──────── Provided records ────────
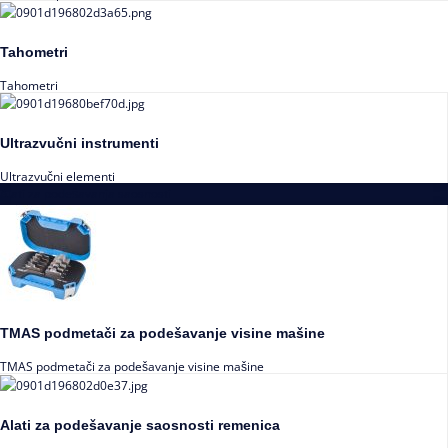
Tahometri
Tahometri
Ultrazvučni instrumenti
Ultrazvučni elementi
Alati za podešavanja saosnosti
TMAS podmetači za podešavanje visine mašine
TMAS podmetači za podešavanje visine mašine
Alati za podešavanje saosnosti remenica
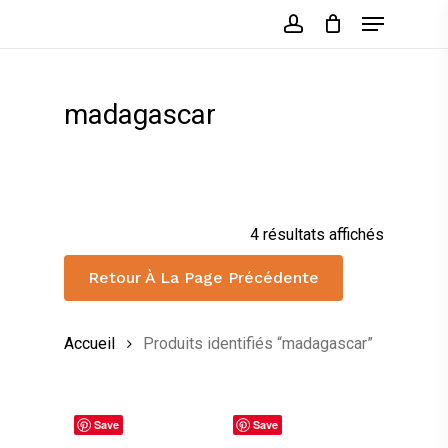
Skip
Menu
to
account
main
content
madagascar
4 résultats affichés
Retour À La Page Précédente
Accueil
Produits identifiés “madagascar”
Save
Save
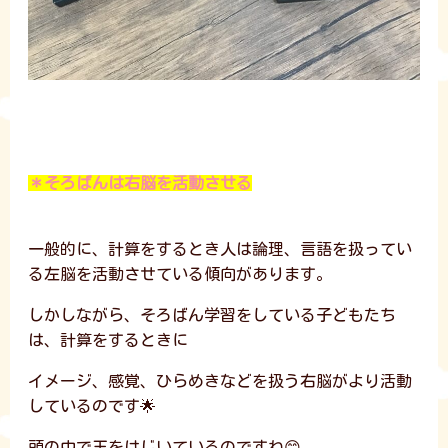
＊そろばんは右脳を活動させる
一般的に、計算をするとき人は論理、言語を扱ってい
る左脳を活動させている傾向があります。
しかしながら、そろばん学習をしている子どもたち
は、計算をするときに
イメージ、感覚、ひらめきなどを扱う右脳がより活動
しているのです🌟
頭の中で玉をはじいているのですね😊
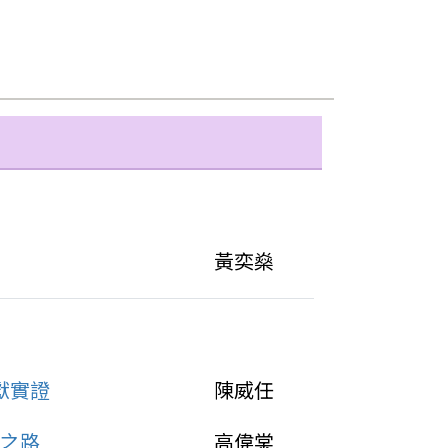
黃奕燊
獻實證
陳威任
t之路
高偉棠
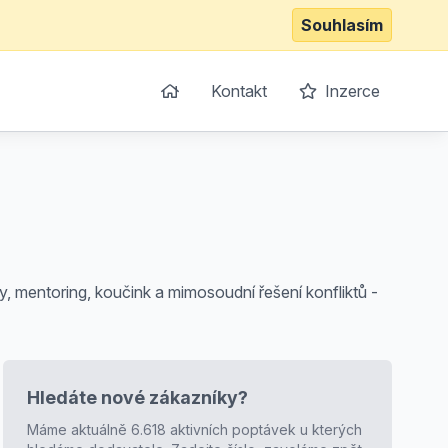
Souhlasím
Kontakt
Inzerce
y, mentoring, koučink a mimosoudní řešení konfliktů -
Hledáte nové zákazníky?
Máme aktuálně 6.618 aktivních poptávek u kterých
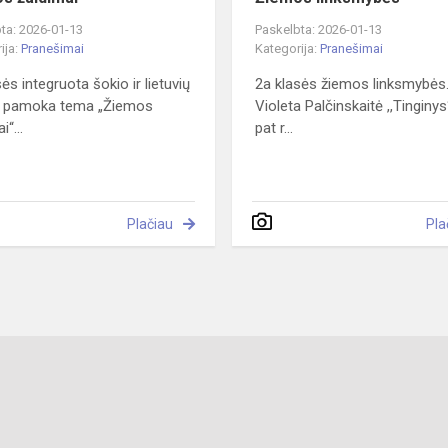
ta: 2026-01-13
Paskelbta: 2026-01-13
ija:
Pranešimai
Kategorija:
Pranešimai
ės integruota šokio ir lietuvių
2a klasės žiemos linksmybės
s pamoka tema „Žiemos
Violeta Palčinskaitė ,,Tinginys
i“...
pat r...
Plačiau
Pla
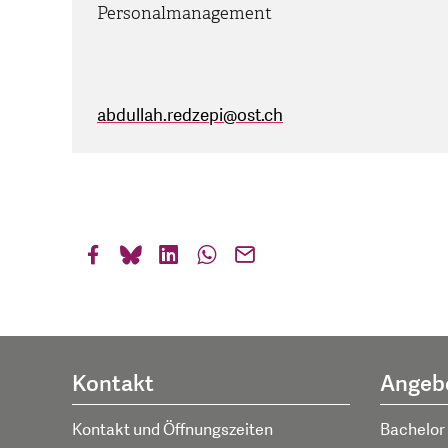
Personalmanagement
abdullah.redzepi
@
ost.ch
Kontakt
Angeb
Kontakt und Öffnungszeiten
Bachelor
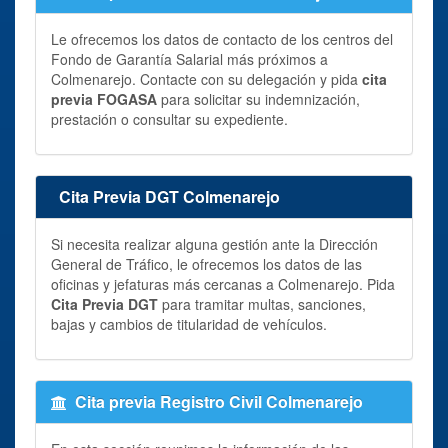
Le ofrecemos los datos de contacto de los centros del
Fondo de Garantía Salarial más próximos a
Colmenarejo. Contacte con su delegación y pida
cita
previa FOGASA
para solicitar su indemnización,
prestación o consultar su expediente.
Cita Previa DGT Colmenarejo
Si necesita realizar alguna gestión ante la Dirección
General de Tráfico, le ofrecemos los datos de las
oficinas y jefaturas más cercanas a Colmenarejo. Pida
Cita Previa DGT
para tramitar multas, sanciones,
bajas y cambios de titularidad de vehículos.
Cita previa Registro Civil Colmenarejo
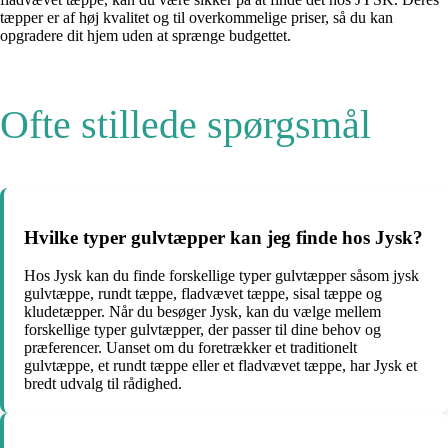
tæpper er af høj kvalitet og til overkommelige priser, så du kan
opgradere dit hjem uden at sprænge budgettet.
Ofte stillede spørgsmål
Hvilke typer gulvtæpper kan jeg finde hos Jysk?
Hos Jysk kan du finde forskellige typer gulvtæpper såsom jysk
gulvtæppe, rundt tæppe, fladvævet tæppe, sisal tæppe og
kludetæpper. Når du besøger Jysk, kan du vælge mellem
forskellige typer gulvtæpper, der passer til dine behov og
præferencer. Uanset om du foretrækker et traditionelt
gulvtæppe, et rundt tæppe eller et fladvævet tæppe, har Jysk et
bredt udvalg til rådighed.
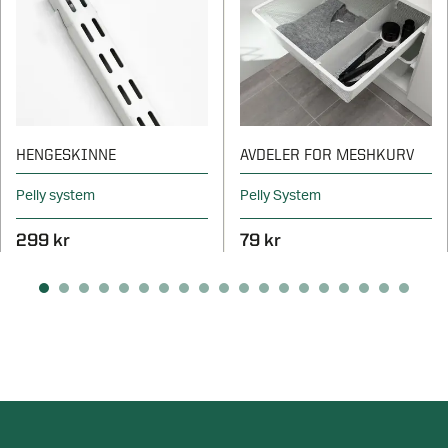
HENGESKINNE
AVDELER FOR MESHKURV
Pelly system
Pelly System
299 kr
79 kr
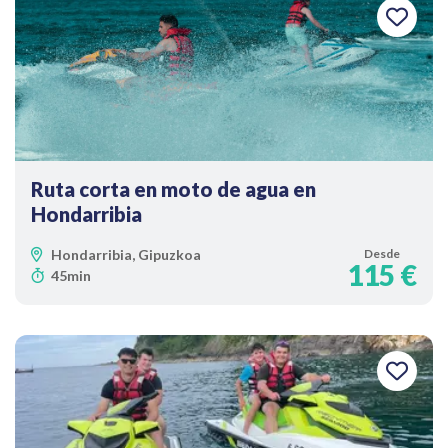
Ruta corta en moto de agua en
Hondarribia
Hondarribia, Gipuzkoa
Desde
115 €
45min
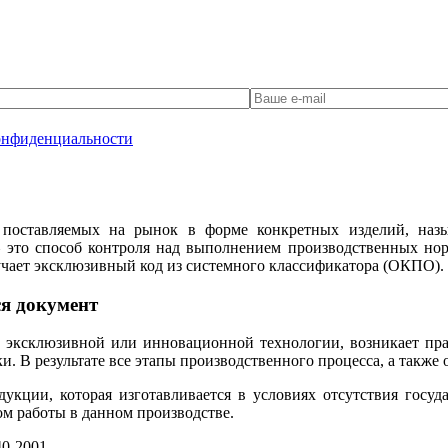
онфиденциальности
 поставляемых на рынок в форме конкретных изделий, назы
это способ контроля над выполнением производственных но
учает эксклюзивный код из системного классификатора (ОКПО).
я документ
 эксклюзивной или инновационной технологии, возникает пра
. В результате все этапы производственного процесса, а также
дукции, которая изготавливается в условиях отсутствия гос
м работы в данном производстве.
0-2001.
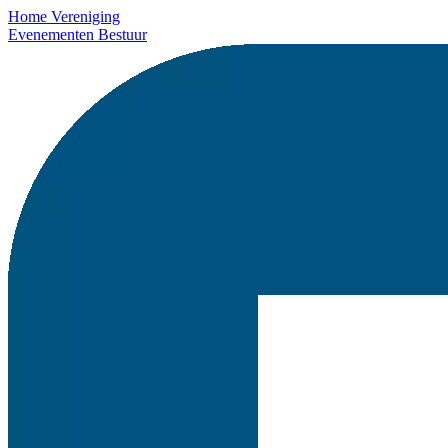
Home
Vereniging
Evenementen
Bestuur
────────
**Exercise requirements**
From the first line to the last, retype the entries above exactly, minus the pictures.

**Solution**
Tahometri
Tahometri
Ultrazvučni instrumenti
Ultrazvučni elementi
Alati za podešavanja saosnosti
TMAS podmetači za podešavanje visine mašine
TMAS podmetači za podešavanje visine mašine
Alati za podešavanje saosnosti remenica
Skip
Menu
to
account
main
content
madagascar
4 résultats affichés
Retour À La Page Précédente
Accueil
Produits identifiés “madagascar”
Save
Save
＊そろばんは右脳を活動させる
一般的に、計算をするとき人は論理、言語を扱ってい
る左脳を活動させている傾向があります。
しかしながら、そろばん学習をしている子どもたち
は、計算をするときに
イメージ、感覚、ひらめきなどを扱う右脳がより活動
しているのです🌟
頭の中で玉をはじいているのですね😊
黃奕燊
獻實證
陳威任
t之路
高偉棠
Souhlasím
Kontakt
Inzerce
y, mentoring, koučink a mimosoudní řešení konfliktů -
Hledáte nové zákazníky?
Máme aktuálně 6.618 aktivních poptávek u kterých
ta: 2026-01-13
Paskelbta: 2026-01-13
ija:
Pranešimai
Kategorija:
Pranešimai
ės integruota šokio ir lietuvių
2a klasės žiemos linksmybės
s pamoka tema „Žiemos
Violeta Palčinskaitė ,,Tinginys
i“...
pat r...
Plačiau
Pla
Personalmanagement
abdullah.redzepi
@
ost.ch
Kontakt
Angeb
Kontakt und Öffnungszeiten
Bachelor
Le ofrecemos los datos de contacto de los centros del
Fondo de Garantía Salarial más próximos a
Colmenarejo. Contacte con su delegación y pida
cita
previa FOGASA
para solicitar su indemnización,
prestación o consultar su expediente.
Cita Previa DGT Colmenarejo
Si necesita realizar alguna gestión ante la Dirección
General de Tráfico, le ofrecemos los datos de las
oficinas y jefaturas más cercanas a Colmenarejo. Pida
Cita Previa DGT
para tramitar multas, sanciones,
bajas y cambios de titularidad de vehículos.
Cita previa Registro Civil Colmenarejo
tæpper er af høj kvalitet og til overkommelige priser, så du kan
opgradere dit hjem uden at sprænge budgettet.
Ofte stillede spørgsmål
Hvilke typer gulvtæpper kan jeg finde hos Jysk?
Hos Jysk kan du finde forskellige typer gulvtæpper såsom jysk
gulvtæppe, rundt tæppe, fladvævet tæppe, sisal tæppe og
kludetæpper. Når du besøger Jysk, kan du vælge mellem
forskellige typer gulvtæpper, der passer til dine behov og
præferencer. Uanset om du foretrækker et traditionelt
gulvtæppe, et rundt tæppe eller et fladvævet tæppe, har Jysk et
bredt udvalg til rådighed.
HENGESKINNE
AVDELER FOR MESHKURV
Pelly system
Pelly System
299 kr
79 kr
Ruta corta en moto de agua en
Hondarribia
Hondarribia, Gipuzkoa
Desde
115 €
45min
онфиденциальности
 поставляемых на рынок в форме конкретных изделий, назы
это способ контроля над выполнением производственных но
учает эксклюзивный код из системного классификатора (ОКПО).
я документ
 эксклюзивной или инновационной технологии, возникает пра
. В результате все этапы производственного процесса, а также
дукции, которая изготавливается в условиях отсутствия гос
м работы в данном производстве.
0-2001.
Home
Vereniging
Evenementen
Bestuur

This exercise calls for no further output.